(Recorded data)
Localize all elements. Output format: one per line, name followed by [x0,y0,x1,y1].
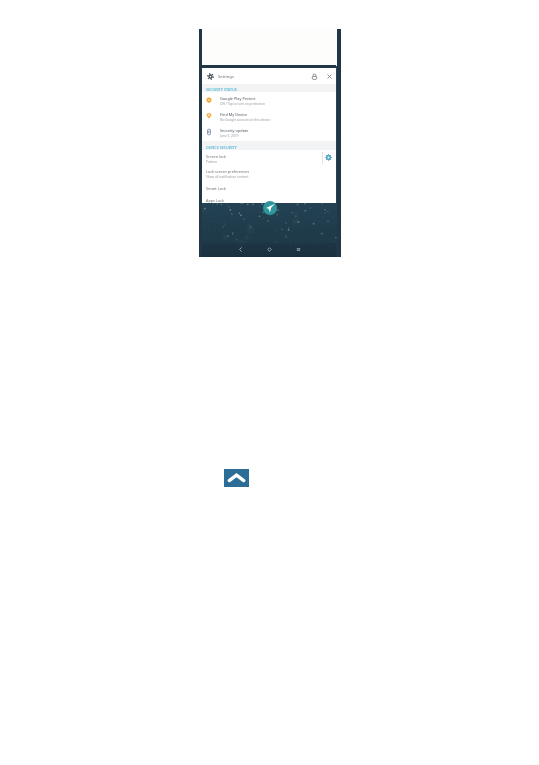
staticText: SECURITY STATUS [206,87,237,92]
staticText: Lock screen preferences [206,169,250,174]
button[interactable]: Security update [202,128,336,140]
staticText: Google Play Protect [220,96,256,101]
button[interactable]: Lock screen preferences [202,169,336,181]
staticText: Off / Tap to turn on protection [220,102,265,106]
button[interactable]: Scroll to top [224,469,249,487]
staticText: No Google account on this device [220,118,270,122]
staticText: Pattern [206,160,218,164]
button[interactable]: Home [265,245,274,254]
button[interactable]: Recents [294,245,303,254]
button[interactable]: Settings [207,73,214,80]
button[interactable]: Find My Device [202,112,336,124]
staticText: Smart Lock [206,186,226,191]
button[interactable]: Smart Lock [202,186,336,194]
staticText: Apps Lock [206,198,225,203]
button[interactable]: Close [326,73,333,80]
button[interactable]: Account [311,73,318,80]
staticText: Show all notification content [206,175,249,179]
button[interactable]: Screen lock [202,154,336,166]
staticText: Security update [220,128,249,133]
button[interactable]: Google Play Protect [202,96,336,108]
staticText: Screen lock [206,154,227,159]
button[interactable]: Screen lock settings [325,154,332,161]
staticText: June 5, 2019 [220,134,239,138]
button[interactable]: Back [236,245,245,254]
button[interactable]: Apps Lock [202,198,336,203]
staticText: DEVICE SECURITY [206,145,237,150]
button[interactable]: Send [263,201,277,215]
staticText: Settings [218,74,234,80]
staticText: Find My Device [220,112,248,117]
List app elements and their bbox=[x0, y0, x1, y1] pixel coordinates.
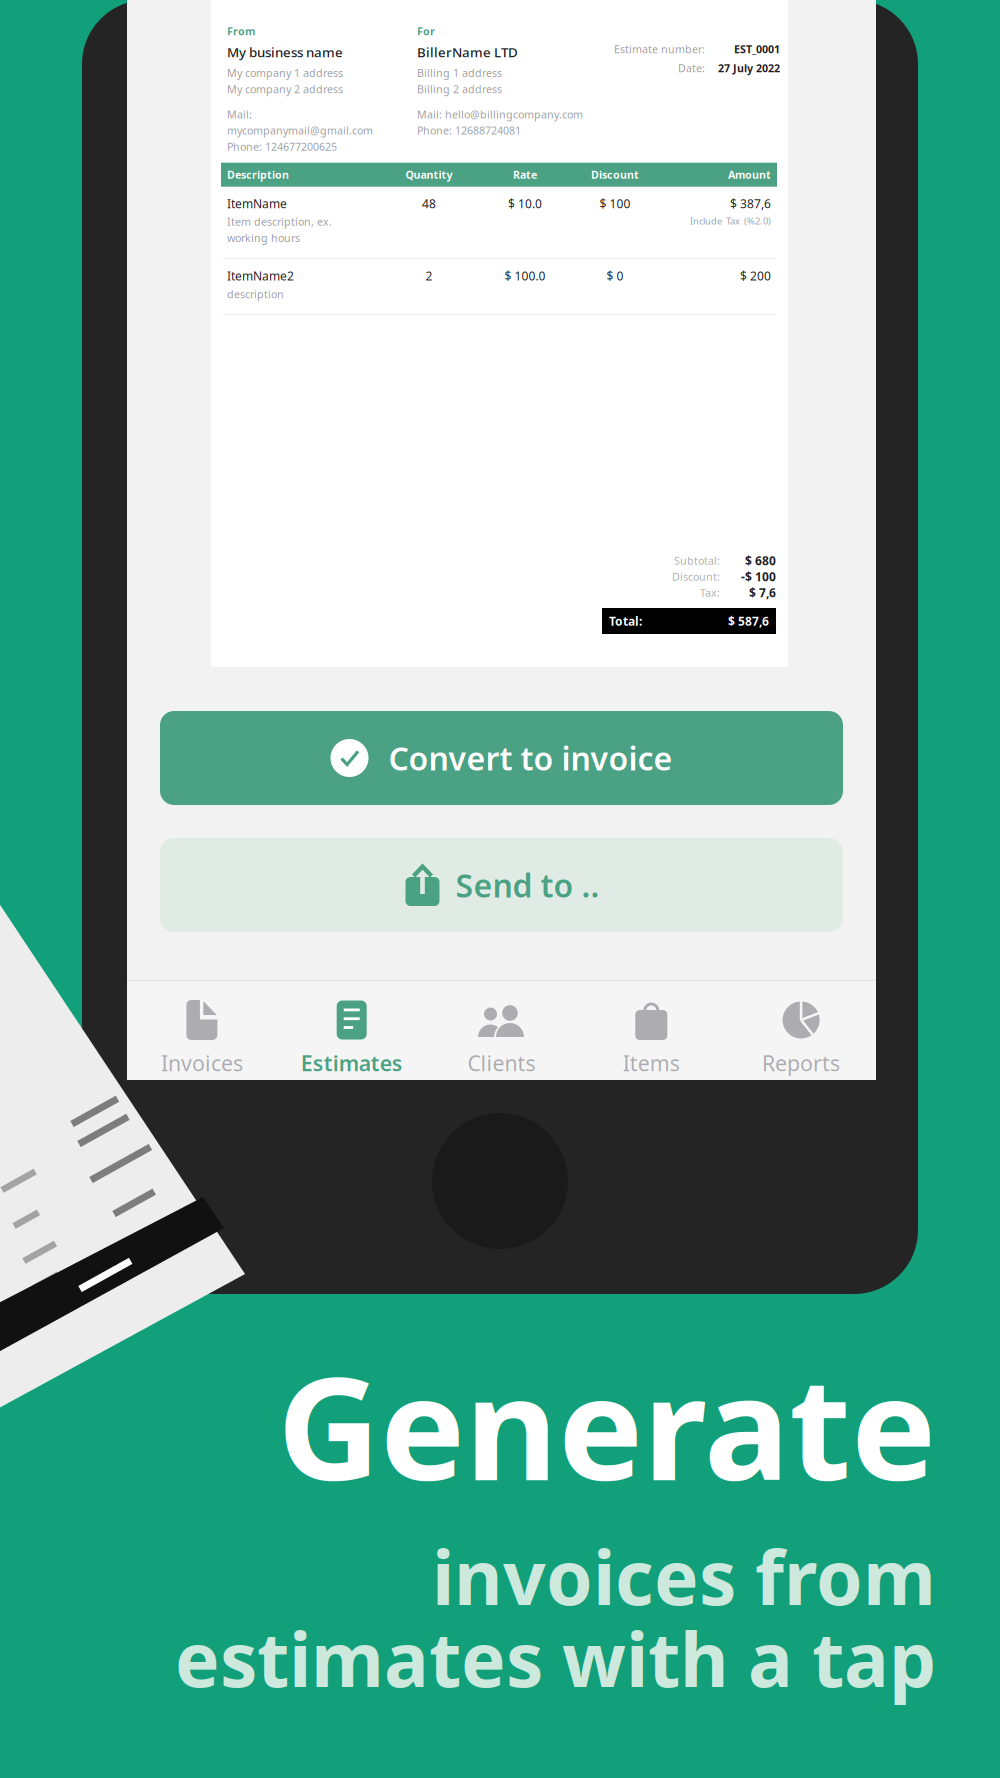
staticText: $ 200 bbox=[740, 268, 771, 284]
staticText: From bbox=[227, 24, 255, 38]
staticText: Rate bbox=[513, 168, 537, 182]
staticText: Discount bbox=[591, 168, 639, 182]
staticText: Quantity bbox=[406, 168, 452, 182]
button[interactable]: Convert to invoice bbox=[160, 711, 843, 805]
staticText: Total: bbox=[609, 613, 642, 629]
staticText: Mail: hello@billingcompany.com bbox=[417, 107, 583, 121]
staticText: ItemName bbox=[227, 196, 287, 212]
staticText: $ 10.0 bbox=[508, 196, 542, 212]
staticText: My company 2 address bbox=[227, 82, 343, 96]
staticText: $ 387,6 bbox=[730, 196, 771, 212]
staticText: Mail: bbox=[227, 107, 252, 121]
staticText: My company 1 address bbox=[227, 66, 343, 80]
button[interactable]: Estimates bbox=[277, 981, 427, 1080]
staticText: Reports bbox=[762, 1049, 840, 1077]
staticText: Invoices bbox=[161, 1049, 243, 1077]
staticText: 2 bbox=[426, 268, 432, 284]
staticText: My business name bbox=[227, 43, 343, 61]
button[interactable]: Reports bbox=[726, 981, 876, 1080]
staticText: description bbox=[227, 287, 284, 301]
staticText: $ 100.0 bbox=[504, 268, 546, 284]
staticText: For bbox=[417, 24, 435, 38]
staticText: Estimates bbox=[301, 1049, 403, 1077]
staticText: Item description, ex. bbox=[227, 215, 332, 229]
staticText: estimates with a tap bbox=[175, 1608, 936, 1708]
staticText: 27 July 2022 bbox=[718, 61, 780, 75]
staticText: $ 680 bbox=[745, 552, 776, 568]
staticText: Send to .. bbox=[456, 864, 600, 906]
button[interactable]: Items bbox=[576, 981, 726, 1080]
staticText: mycompanymail@gmail.com bbox=[227, 123, 373, 138]
staticText: Items bbox=[623, 1049, 680, 1077]
staticText: BillerName LTD bbox=[417, 43, 518, 61]
staticText: Include Tax (%2.0) bbox=[690, 215, 771, 227]
staticText: Subtotal: bbox=[674, 553, 720, 568]
staticText: $ 7,6 bbox=[749, 584, 776, 600]
staticText: working hours bbox=[227, 231, 300, 245]
staticText: Convert to invoice bbox=[388, 737, 672, 779]
staticText: $ 100 bbox=[600, 196, 630, 212]
staticText: Generate bbox=[277, 1330, 936, 1520]
button[interactable]: Send to .. bbox=[160, 838, 843, 932]
staticText: Phone: 12688724081 bbox=[417, 123, 521, 138]
staticText: ItemName2 bbox=[227, 268, 294, 284]
staticText: Phone: 124677200625 bbox=[227, 140, 337, 154]
staticText: $ 0 bbox=[606, 268, 624, 284]
staticText: Description bbox=[227, 168, 289, 182]
staticText: Clients bbox=[468, 1049, 536, 1077]
button[interactable]: Invoices bbox=[127, 981, 277, 1080]
staticText: 48 bbox=[422, 196, 436, 212]
staticText: -$ 100 bbox=[741, 568, 776, 584]
staticText: Billing 2 address bbox=[417, 82, 502, 96]
staticText: Date: bbox=[678, 61, 705, 75]
staticText: Estimate number: bbox=[614, 42, 705, 56]
staticText: Billing 1 address bbox=[417, 66, 502, 80]
staticText: EST_0001 bbox=[734, 42, 780, 56]
staticText: Tax: bbox=[700, 585, 720, 600]
staticText: $ 587,6 bbox=[728, 613, 769, 629]
button[interactable]: Clients bbox=[427, 981, 576, 1080]
staticText: Amount bbox=[728, 168, 771, 182]
staticText: invoices from bbox=[432, 1526, 936, 1626]
staticText: Discount: bbox=[672, 569, 720, 584]
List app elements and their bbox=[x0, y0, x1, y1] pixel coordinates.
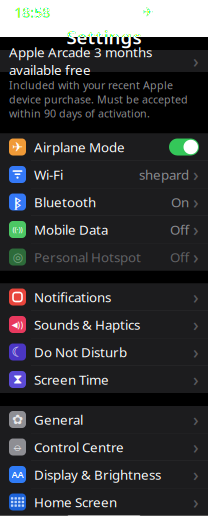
button[interactable]: ✈ bbox=[0, 134, 208, 160]
staticText: Display & Brightness bbox=[34, 466, 161, 483]
staticText: Home Screen bbox=[34, 493, 117, 511]
staticText: Do Not Disturb bbox=[34, 343, 127, 361]
staticText: Mobile Data bbox=[34, 221, 108, 238]
staticText: 18:58 bbox=[14, 2, 50, 22]
staticText: AA bbox=[12, 468, 24, 481]
staticText: Settings bbox=[66, 25, 142, 49]
button[interactable]: ⦵ bbox=[0, 434, 208, 460]
staticText: Airplane Mode bbox=[34, 138, 125, 156]
staticText: Wi-Fi bbox=[34, 166, 63, 183]
button[interactable]: Notifications bbox=[0, 284, 208, 310]
staticText: ◀)) bbox=[12, 319, 24, 330]
staticText: Sounds & Haptics bbox=[34, 316, 140, 333]
staticText: › bbox=[193, 218, 199, 241]
staticText: › bbox=[193, 368, 199, 391]
button[interactable]: ᛒ bbox=[0, 188, 208, 216]
staticText: › bbox=[193, 163, 199, 186]
staticText: › bbox=[193, 408, 199, 431]
staticText: On bbox=[171, 193, 189, 211]
staticText: Off bbox=[170, 221, 189, 238]
staticText: Apple Arcade 3 months available free bbox=[9, 43, 152, 79]
staticText: Bluetooth bbox=[34, 193, 96, 211]
staticText: › bbox=[193, 286, 199, 308]
button[interactable]: Wi-Fi bbox=[0, 161, 208, 188]
staticText: ((·)) bbox=[12, 225, 22, 234]
button[interactable]: ((·)) bbox=[0, 216, 208, 243]
staticText: › bbox=[193, 313, 199, 336]
staticText: Notifications bbox=[34, 288, 111, 306]
staticText: ✈ bbox=[12, 139, 23, 154]
staticText: Screen Time bbox=[34, 371, 109, 388]
button[interactable]: Apple Arcade 3 months available free bbox=[0, 50, 208, 72]
staticText: › bbox=[193, 50, 199, 72]
staticText: Off bbox=[170, 248, 189, 266]
staticText: ⧗ bbox=[13, 373, 22, 386]
staticText: ◎ bbox=[12, 250, 22, 264]
staticText: › bbox=[193, 436, 199, 458]
button[interactable]: ◀)) bbox=[0, 311, 208, 338]
staticText: Control Centre bbox=[34, 438, 124, 456]
staticText: ⦵ bbox=[12, 440, 23, 454]
button[interactable]: Home Screen bbox=[0, 488, 208, 516]
staticText: ✿ bbox=[12, 412, 23, 427]
staticText: › bbox=[193, 246, 199, 268]
staticText: › bbox=[193, 490, 199, 514]
button[interactable]: ✿ bbox=[0, 406, 208, 433]
staticText: Personal Hotspot bbox=[34, 248, 141, 266]
button[interactable]: ⧗ bbox=[0, 366, 208, 393]
staticText: › bbox=[193, 340, 199, 364]
staticText: › bbox=[193, 463, 199, 486]
staticText: Included with your recent Apple device p… bbox=[9, 78, 188, 120]
staticText: ☾ bbox=[12, 344, 24, 360]
staticText: shepard bbox=[139, 166, 189, 183]
staticText: ✈ bbox=[142, 4, 154, 20]
staticText: General bbox=[34, 411, 83, 428]
button[interactable]: ☾ bbox=[0, 338, 208, 366]
button[interactable]: ◎ bbox=[0, 244, 208, 270]
staticText: ᛒ bbox=[14, 194, 21, 210]
button[interactable]: AA bbox=[0, 461, 208, 488]
staticText: › bbox=[193, 190, 199, 214]
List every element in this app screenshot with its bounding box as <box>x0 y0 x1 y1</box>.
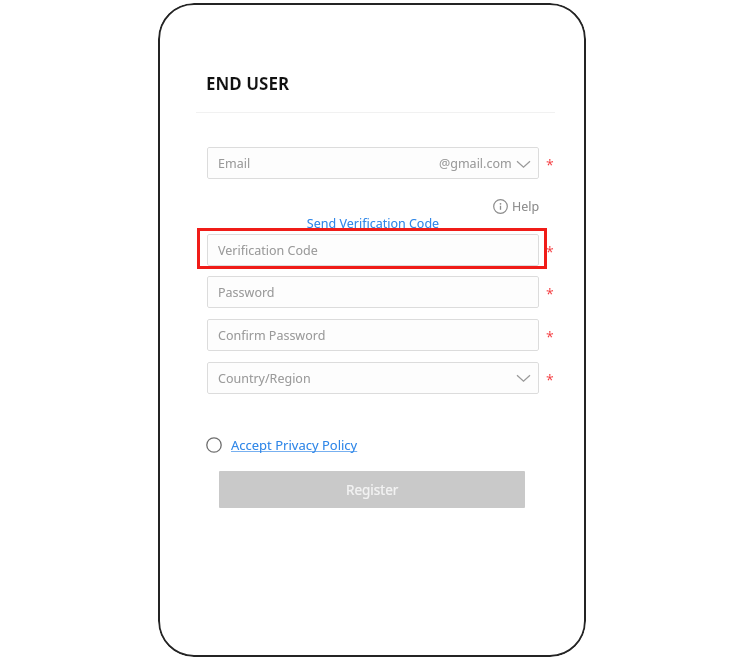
button[interactable]: Accept Privacy Policy <box>204 434 360 456</box>
staticText: Country/Region <box>218 370 311 387</box>
staticText: Password <box>218 284 275 301</box>
staticText: Verification Code <box>218 242 318 259</box>
staticText: * <box>546 370 554 389</box>
button[interactable]: Register <box>219 471 525 508</box>
staticText: Confirm Password <box>218 327 326 344</box>
button[interactable]: Email <box>207 147 539 179</box>
staticText: END USER <box>206 72 290 95</box>
button[interactable]: Confirm Password <box>207 319 539 351</box>
staticText: * <box>546 242 554 261</box>
button[interactable]: Send Verification Code <box>207 215 539 232</box>
button[interactable]: Country/Region <box>207 362 539 394</box>
staticText: Register <box>346 481 399 499</box>
staticText: Send Verification Code <box>207 215 539 232</box>
staticText: * <box>546 327 554 346</box>
staticText: Accept Privacy Policy <box>231 436 358 454</box>
button[interactable]: Password <box>207 276 539 308</box>
staticText: Email <box>218 155 251 172</box>
staticText: @gmail.com <box>439 155 512 172</box>
staticText: * <box>546 155 554 174</box>
staticText: * <box>546 284 554 303</box>
button[interactable]: Verification Code <box>207 234 539 266</box>
button[interactable]: Help <box>491 196 542 217</box>
staticText: Help <box>512 198 540 215</box>
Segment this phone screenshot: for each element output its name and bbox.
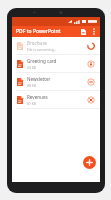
staticText: Revenues: [27, 94, 48, 100]
button[interactable]: More options: [89, 27, 98, 36]
button[interactable]: Brochure: [12, 37, 100, 54]
button[interactable]: Download: [85, 58, 96, 69]
staticText: 41 KB: [27, 101, 37, 106]
staticText: Greeting card: [27, 58, 57, 64]
button[interactable]: Open document: [79, 27, 88, 36]
staticText: Newsletter: [27, 76, 51, 82]
button[interactable]: Add file: [83, 156, 96, 169]
staticText: 24 KB: [27, 65, 37, 70]
button[interactable]: Converting: [85, 40, 96, 51]
button[interactable]: Revenues: [12, 91, 100, 108]
button[interactable]: Greeting card: [12, 55, 100, 72]
button[interactable]: Share: [85, 76, 96, 87]
staticText: File is converting...: [27, 47, 57, 52]
button[interactable]: Remove: [85, 94, 96, 105]
staticText: PDF to PowerPoint: [16, 28, 61, 35]
button[interactable]: Newsletter: [12, 73, 100, 90]
staticText: 88 KB: [27, 83, 37, 88]
staticText: Brochure: [27, 40, 47, 46]
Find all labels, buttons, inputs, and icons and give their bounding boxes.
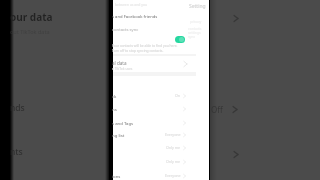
staticText: sync [188, 34, 196, 39]
staticText: our data [10, 10, 53, 24]
staticText: al data [112, 60, 127, 66]
staticText: nts [10, 146, 23, 158]
staticText: nds [10, 102, 25, 114]
staticText: out TikTok data [10, 28, 50, 35]
staticText: s and Tags [112, 120, 182, 126]
staticText: ions [112, 173, 164, 179]
button[interactable]: Only me [113, 157, 209, 166]
button[interactable]: ck [113, 91, 209, 100]
button[interactable]: ng list [113, 130, 209, 139]
staticText: ns [112, 106, 182, 112]
button[interactable]: Contacts sync toggle [175, 36, 185, 43]
staticText: Turn off to stop syncing contacts. [112, 48, 164, 52]
button[interactable]: our data [10, 0, 109, 180]
staticText: Only me [166, 159, 181, 164]
button[interactable]: Open item [233, 151, 239, 158]
button[interactable]: Open item [233, 15, 239, 22]
staticText: Everyone [165, 132, 181, 137]
button[interactable]: s and Tags [113, 118, 209, 127]
staticText: contacts sync [112, 27, 139, 33]
staticText: contacts [188, 26, 202, 31]
button[interactable]: Only me [113, 143, 209, 152]
button[interactable]: ns [113, 104, 209, 113]
staticText [112, 159, 165, 165]
staticText: ng list [112, 132, 164, 138]
staticText: Only me [166, 145, 181, 150]
staticText: Your contacts will be able to find you h… [112, 43, 178, 47]
staticText [112, 145, 165, 151]
staticText: ck [112, 93, 174, 99]
staticText: Off [211, 104, 223, 115]
staticText: Everyone [165, 173, 181, 178]
staticText: s and Facebook friends [112, 14, 158, 20]
staticText: On [175, 93, 181, 98]
button[interactable]: ions [113, 171, 209, 180]
staticText: settings [188, 30, 201, 35]
staticText: privacy [190, 19, 202, 24]
staticText: e TikTok uses [112, 66, 133, 70]
staticText: between us and you [115, 2, 148, 7]
button[interactable]: Off [211, 104, 238, 115]
staticText: Setting [189, 3, 206, 10]
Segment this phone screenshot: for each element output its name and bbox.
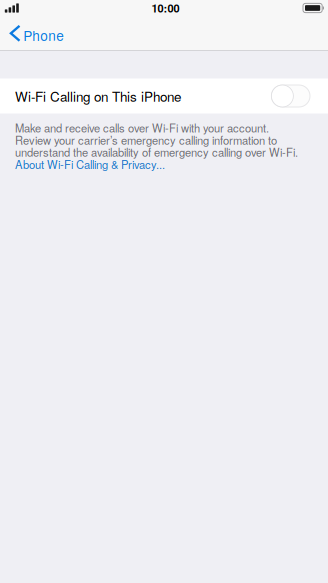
staticText: understand the availability of emergency… (15, 144, 298, 160)
staticText: Review your carrier’s emergency calling … (15, 132, 277, 148)
staticText: Phone (23, 25, 64, 45)
button[interactable]: About Wi-Fi Calling & Privacy... (15, 158, 165, 170)
staticText: 10:00 (152, 0, 180, 16)
button[interactable]: Phone (0, 20, 74, 50)
button[interactable]: Wi-Fi Calling on This iPhone (0, 78, 328, 114)
staticText: Make and receive calls over Wi-Fi with y… (15, 120, 269, 136)
staticText: Wi-Fi Calling on This iPhone (15, 86, 181, 106)
staticText: About Wi-Fi Calling & Privacy... (15, 156, 165, 172)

### WORK ORDER
Above are the records. Identify each line that contains the word "Discount".

### COMPLETED TASK
staticText: Discount bbox=[591, 168, 639, 182]
staticText: Discount: bbox=[672, 569, 720, 584]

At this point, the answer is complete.